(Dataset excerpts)

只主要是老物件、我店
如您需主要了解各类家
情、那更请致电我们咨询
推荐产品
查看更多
==
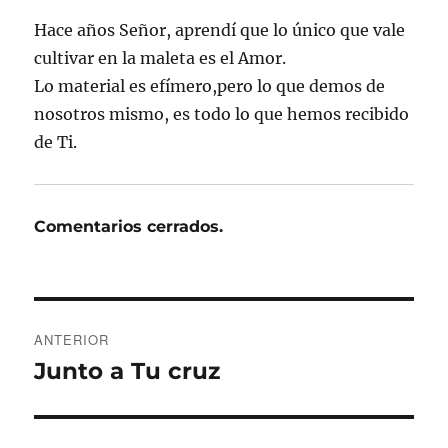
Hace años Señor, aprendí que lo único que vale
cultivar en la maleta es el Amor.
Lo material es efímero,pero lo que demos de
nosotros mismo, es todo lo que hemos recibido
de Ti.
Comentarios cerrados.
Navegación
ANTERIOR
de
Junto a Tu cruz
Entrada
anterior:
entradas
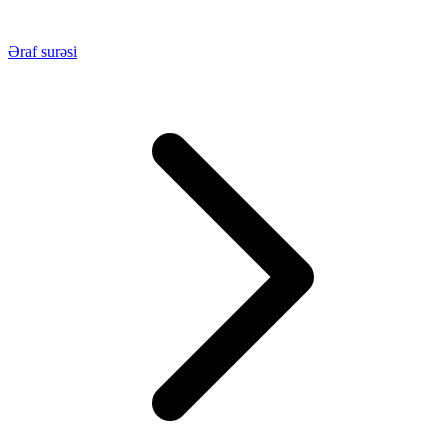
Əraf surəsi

* _PROBLEM DETAILS_: Work from the entries above. Set down exactly and only the lines from the line with "nosotros mismo, es todo lo que hemos recibido" to the line with "Əraf surəsi", both included, and leave the pictures out.

* _RESPONSE BOX_:
nosotros mismo, es todo lo que hemos recibido
de Ti.
Comentarios cerrados.
Navegación
ANTERIOR
de
Junto a Tu cruz
Entrada
anterior:
entradas
Əraf surəsi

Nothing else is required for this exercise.